The photographs taken from an aircraft or helicopter using a precision camera are termed aerial photographs. The photographs so obtained have been found to be indispensable tools in the topographical mapping and interpretation of the images of the objects.

Uses of Aerial Photographs

Aerial photographs are used in topographical mapping and interpretation. These two different uses have led to the development of photogrammetry and photo/image interpretation as two independent but related sciences.

Photogrammetry: It refers to the science and technology of making reliable measurements from aerial photographs. The principles used in photogrammetry facilitate precise measurements related to the length, breadth and height from such photographs. Hence, they are used as the data source for creating and updating topographic maps.

The development of aerial photography in India is briefly given in Box 6.I.

Image Interpretation: It is an art of identifying images of objects and judging their relative significance. The principles of image interpretation are applied to obtain qualitative information from the aerial photographs such as land use/land cover, topographical forms, soil types, etc. A trained interpreter can thus utilise aerial photographs to analyse the land-use changes.

Advantages of Aerial Photography

The basic advantages that aerial photographs offer over ground based observation are :

a. Improved vantage point: Aerial photography provides a bird’s eye view of large areas, enabling us to see features of the earth surface in their spatial context.

b. Time freezing ability: An aerial photograph is a record of the surface features at an instance of exposure. It can, therefore, be used as a historical record.

c. Broadened Sensitivity: The sensitivity of the film used in taking aerial photographs is relatively more than the sensitivity of the human eyes. Our eyes perceive only in the visible region of the electromagnetic spectrum, i.e. 0.4 to 0.7 µm whereas the sensitivity of the film ranges from 0.3 to 0.9 µm. 

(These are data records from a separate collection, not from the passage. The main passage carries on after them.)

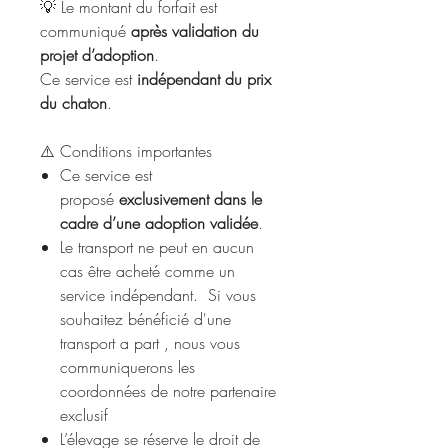
💡 Le montant du forfait est
communiqué
après validation du
projet d’adoption
.
Ce service est
indépendant du prix
du chaton
.
⚠️ Conditions importantes
Ce service est
proposé
exclusivement dans le
cadre d’une adoption validée
.
Le transport ne peut en aucun
cas être acheté comme un
service indépendant. Si vous
souhaitez bénéficié d'une
transport a part , nous vous
communiquerons les
coordonnées de notre partenaire
exclusif
L’élevage se réserve le droit de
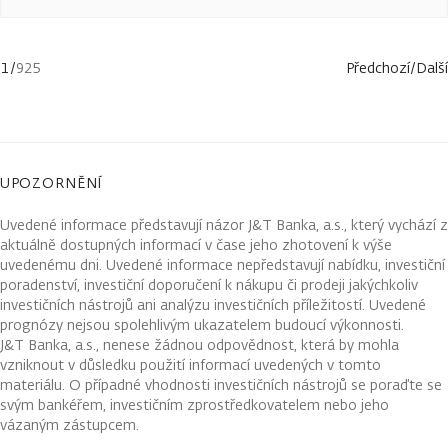
1
/
925
Předchozí
/
Další
UPOZORNĚNÍ
Uvedené informace představují názor J&T Banka, a.s., který vychází z
aktuálně dostupných informací v čase jeho zhotovení k výše
uvedenému dni. Uvedené informace nepředstavují nabídku, investiční
poradenství, investiční doporučení k nákupu či prodeji jakýchkoliv
investičních nástrojů ani analýzu investičních příležitostí. Uvedené
prognózy nejsou spolehlivým ukazatelem budoucí výkonnosti.
J&T Banka, a.s., nenese žádnou odpovědnost, která by mohla
vzniknout v důsledku použití informací uvedených v tomto
materiálu. O případné vhodnosti investičních nástrojů se poraďte se
svým bankéřem, investičním zprostředkovatelem nebo jeho
vázaným zástupcem.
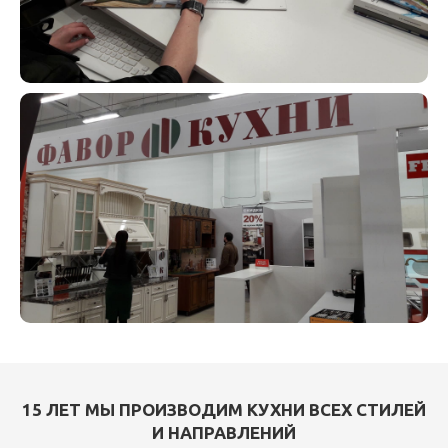
15 ЛЕТ МЫ ПРОИЗВОДИМ КУХНИ ВСЕХ СТИЛЕЙ
И НАПРАВЛЕНИЙ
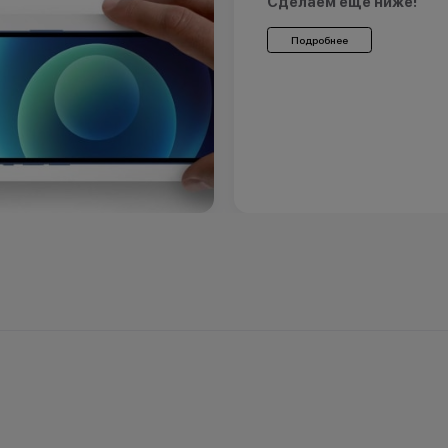
Сделаем еще ниже!
Подробнее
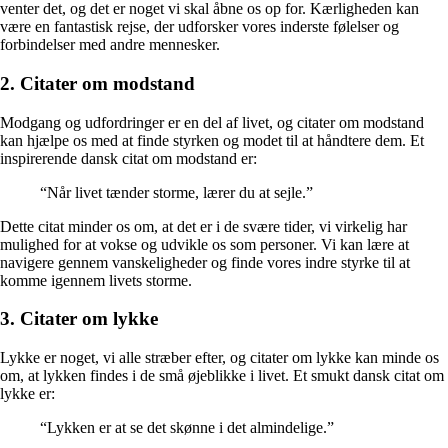
venter det, og det er noget vi skal åbne os op for. Kærligheden kan
være en fantastisk rejse, der udforsker vores inderste følelser og
forbindelser med andre mennesker.
2. Citater om modstand
Modgang og udfordringer er en del af livet, og citater om modstand
kan hjælpe os med at finde styrken og modet til at håndtere dem. Et
inspirerende dansk citat om modstand er:
“Når livet tænder storme, lærer du at sejle.”
Dette citat minder os om, at det er i de svære tider, vi virkelig har
mulighed for at vokse og udvikle os som personer. Vi kan lære at
navigere gennem vanskeligheder og finde vores indre styrke til at
komme igennem livets storme.
3. Citater om lykke
Lykke er noget, vi alle stræber efter, og citater om lykke kan minde os
om, at lykken findes i de små øjeblikke i livet. Et smukt dansk citat om
lykke er:
“Lykken er at se det skønne i det almindelige.”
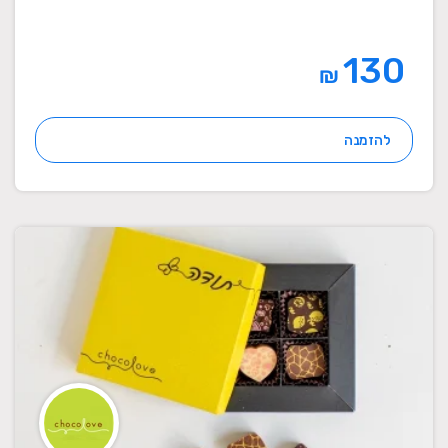
130
₪
להזמנה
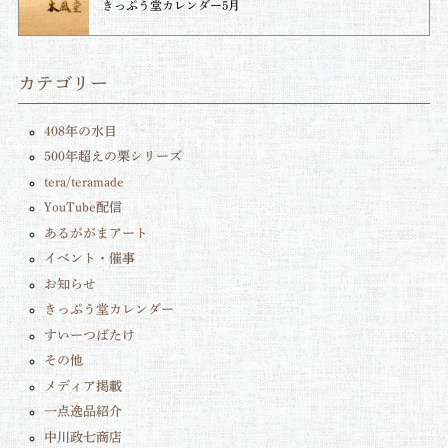
きっぷう堂カレンダー5月
カテゴリー
408年の水目
500年超えの栗シリーズ
tera/teramade
YouTube配信
あるががまアート
イベント・催事
お知らせ
きっぷう堂カレンダー
すいーつばたけ
その他
メディア掲載
一点逸品紹介
中川政七商店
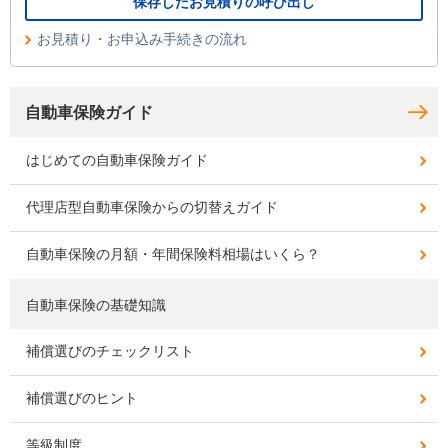
保存したお見積りの呼び出し
お見積り・お申込み手続きの流れ
自動車保険ガイド
はじめての自動車保険ガイド
代理店型自動車保険からの切替えガイド
自動車保険の月額・年間保険料相場はいくら？
自動車保険の基礎知識
補償選びのチェックリスト
補償選びのヒント
等級制度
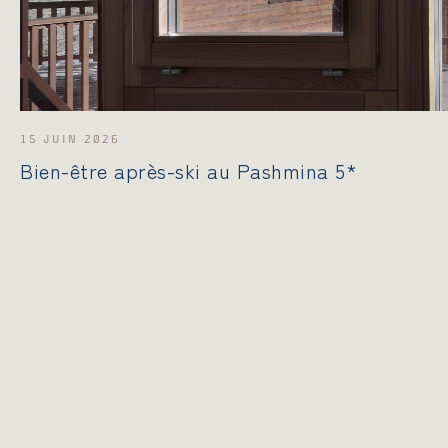
15 JUIN 2026
Bien-être après-ski au Pashmina 5*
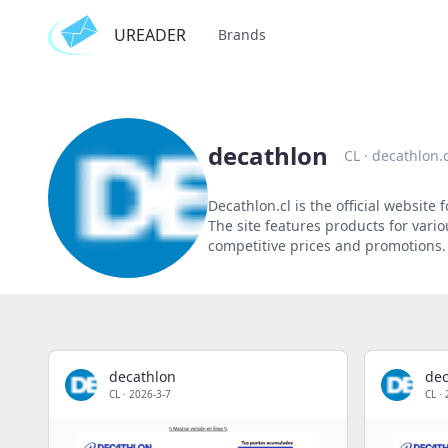
UREADER
Brands
decathlon
CL
·
decathlon.c
Decathlon.cl is the official website
The site features products for vario
competitive prices and promotions.
decathlon
dec
CL
·
2026-3-7
CL
·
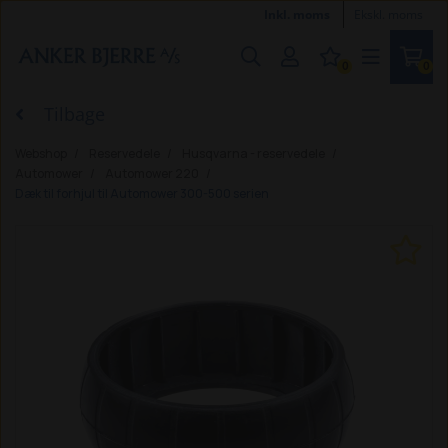
Inkl. moms
Ekskl. moms
0
0
Tilbage
Webshop
Reservedele
Husqvarna - reservedele
Automower
Automower 220
Dæk til forhjul til Automower 300-500 serien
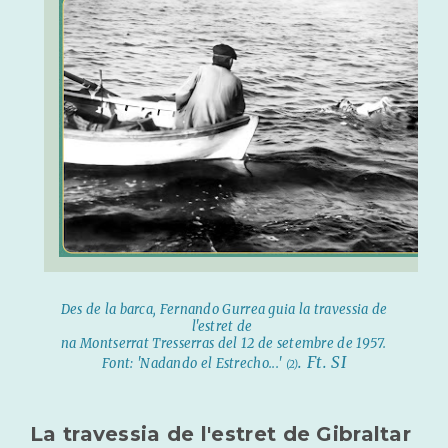
Des de la barca, Fernando Gurrea guia la travessia de
l'estret de
na Montserrat Tresserras del 12 de setembre de 1957.
. Ft. SI
Font: 'Nadando el Estrecho...'
(2)
La travessia de l'estret de Gibraltar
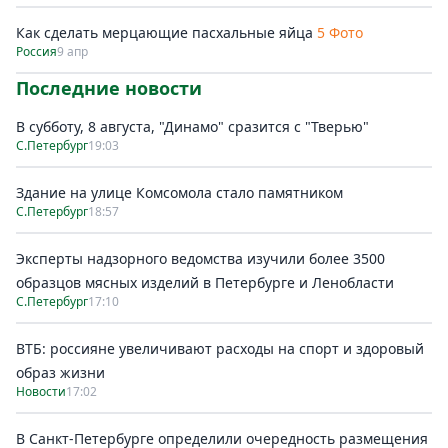
Как сделать мерцающие пасхальные яйца
5 Фото
Россия
9 апр
Последние новости
В субботу, 8 августа, "Динамо" сразится с "Тверью"
С.Петербург
19:03
Здание на улице Комсомола стало памятником
С.Петербург
18:57
Эксперты надзорного ведомства изучили более 3500
образцов мясных изделий в Петербурге и Ленобласти
С.Петербург
17:10
ВТБ: россияне увеличивают расходы на спорт и здоровый
образ жизни
Новости
17:02
В Санкт-Петербурге определили очередность размещения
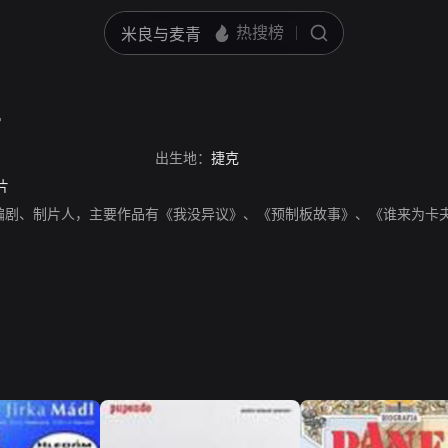
r
出生地：
捷克
片
r，演员、编剧、制片人，主要作品有《我没异议》、《预制板故事》、《谁来为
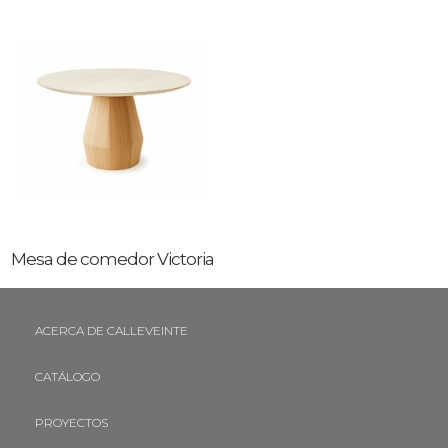
Mesa de comedor Victoria
ACERCA DE CALLEVEINTE
CATÁLOGO
PROYECTOS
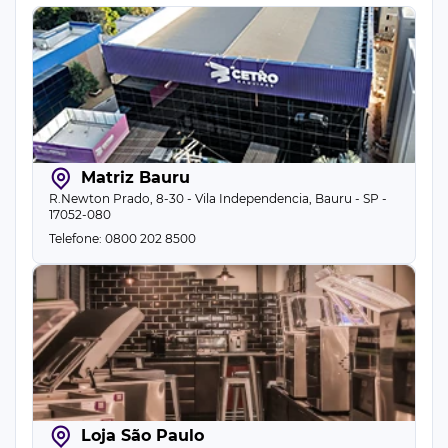
Matriz Bauru
R.Newton Prado, 8-30 - Vila Independencia, Bauru - SP -
17052-080
Telefone: 0800 202 8500
Loja São Paulo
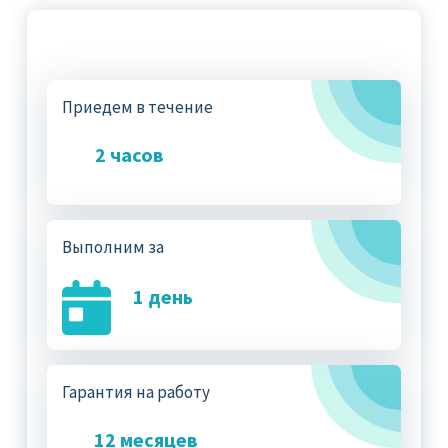
Приедем в течение
2 часов
Выполним за
1 день
Гарантия на работу
12 месяцев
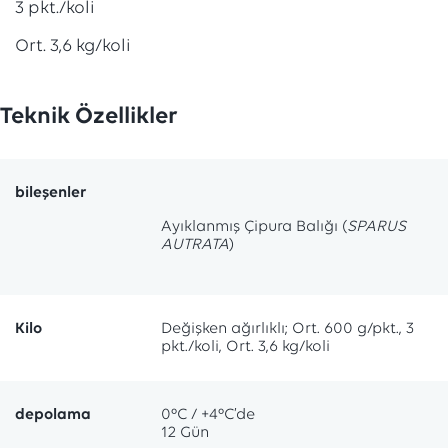
3 pkt./koli
Ort. 3,6 kg/koli
Teknik Özellikler
bileşenler
Ayıklanmış Çipura Balığı (
SPARUS
AUTRATA
)
Kilo
Değişken ağırlıklı; Ort. 600 g/pkt., 3
pkt./koli, Ort. 3,6 kg/koli
depolama
0ºC / +4ºC’de
12 Gün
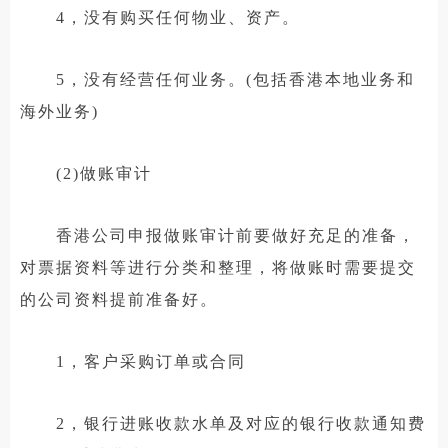
4，没有购买任何物业、资产。
5，没有经营任何业务。(包括香港本地业务和
海外业务)
(2)做账审计
香港公司申报做账审计前要做好充足的准备，
对票据资料等进行分类和整理，将做账时需要提交
的公司资料提前准备好。
1，客户采购订单或合同
2，银行进账收款水单及对应的银行收款通知费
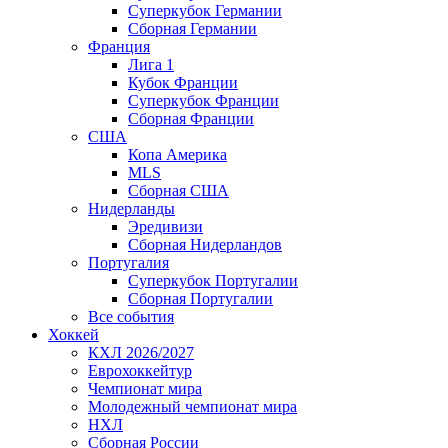
Суперкубок Германии
Сборная Германии
Франция
Лига 1
Кубок Франции
Суперкубок Франции
Сборная Франции
США
Копа Америка
MLS
Сборная США
Нидерланды
Эредивизи
Сборная Нидерландов
Португалия
Суперкубок Португалии
Сборная Португалии
Все события
Хоккей
КХЛ 2026/2027
Еврохоккейтур
Чемпионат мира
Молодежный чемпионат мира
НХЛ
Сборная России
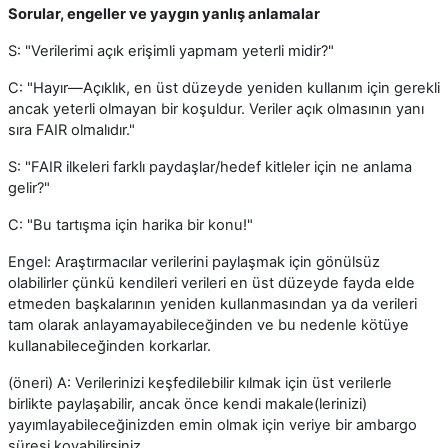
Sorular, engeller ve yaygın yanlış anlamalar
S: "Verilerimi açık erişimli yapmam yeterli midir?"
C: "Hayır—Açıklık, en üst düzeyde yeniden kullanım için gerekli
ancak yeterli olmayan bir koşuldur. Veriler açık olmasının yanı
sıra FAIR olmalıdır."
S: "FAIR ilkeleri farklı paydaşlar/hedef kitleler için ne anlama
gelir?"
C: "Bu tartışma için harika bir konu!"
Engel: Araştırmacılar verilerini paylaşmak için gönülsüz
olabilirler çünkü kendileri verileri en üst düzeyde fayda elde
etmeden başkalarının yeniden kullanmasından ya da verileri
tam olarak anlayamayabileceğinden ve bu nedenle kötüye
kullanabileceğinden korkarlar.
(öneri) A: Verilerinizi keşfedilebilir kılmak için üst verilerle
birlikte paylaşabilir, ancak önce kendi makale(lerinizi)
yayımlayabileceğinizden emin olmak için veriye bir ambargo
süresi koyabilirsiniz.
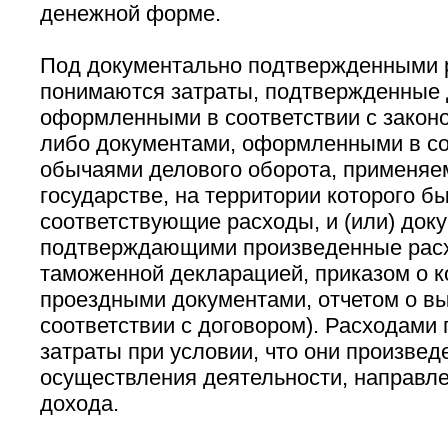
денежной форме.
Под документально подтвержденными 
понимаются затраты, подтвержденные 
оформленными в соответствии с закон
либо документами, оформленными в со
обычаями делового оборота, применяе
государстве, на территории которого 
соответствующие расходы, и (или) док
подтверждающими произведенные расх
таможенной декларацией, приказом о к
проездными документами, отчетом о в
соответствии с договором). Расходами
затраты при условии, что они произвед
осуществления деятельности, направле
дохода.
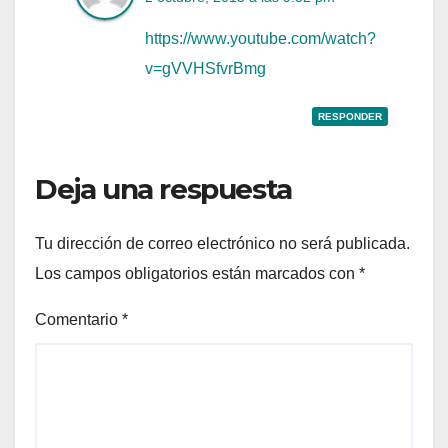
https://www.youtube.com/watch?
v=gVVHSfvrBmg
RESPONDER
Deja una respuesta
Tu dirección de correo electrónico no será publicada.
Los campos obligatorios están marcados con
*
Comentario
*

d. Three dimensional perspective: Aerial photographs are normally taken with uniform exposure interval that enables us in obtaining stereo pair of photographs. Such a pair of photographs helps us in getting a three-dimensional view of the surface photographed.

Types of Aerial Photographs

The aerial photographs are classified on the basis of the position of the camera axis, scale, angular extent of coverage and the film used. The types of the aerial photographs based on the position of optical axis and the scale are given below :d.

a. Types of Aerial Photographs Based on the Position of the Cameral Axis: On the basis of the position of the camera axis, aerial photographs are classified into the following types :

(i) Vertical photographs

(ii) Low oblique photographs

(iii) High oblique photographs

(i) Vertical Photographs: While taking aerial photographs, two distinct axes are formed from the camera lens centre, one towards the ground plane and the other towards the photo plane. The perpendicular dropped from the camera lens centre to the ground plane is termed as the vertical axis, whereas the plumb line drawn from the lens centre to the photo plane is known as the photographic/optical axis. When the photo plane is kept parallel to the ground plane, the two axes also coincide with each other. The photograph so obtained is known as vertical aerial photograph (Figures 6.3 and 6.4).

 However, it is normally very difficult to achieve perfect parallelism between the two planes due to the fact that the aircraft flies over the curved surface of the earth. The photographic axis, therefore, deviates from the vertical axis. If such a deviation is within the range of plus or minus 3o, the near-vertical aerial photographs are obtained. Any photography with an unintentional deviation of more than 3o in the optical axis from the vertical axis is known as a tilted photograph. 

(iii) High Oblique: The high oblique are photographs obtained when the camera axis is intentionally inclined about 60° from the vertical axis (Figure 6.7). Such photography is useful in reconnaissance surveys.

 

b) Types of Aerial Photographs Based on Scale: The aerial photographs may also be classified on the basis of the scale of photograph into three types.

(i) Large Scale Photographs: When the scale of an aerial photograph is 1 : 15,000 and larger, the photography is classified as large-scale photograph (Fig. 6.8).

 

(ii) Medium Scale Photographs: The aerial photographs with a scale ranging between 1 : 15,000 and 1 : 30,000 are usually treated as medium scale photographs (Fig. 6.9).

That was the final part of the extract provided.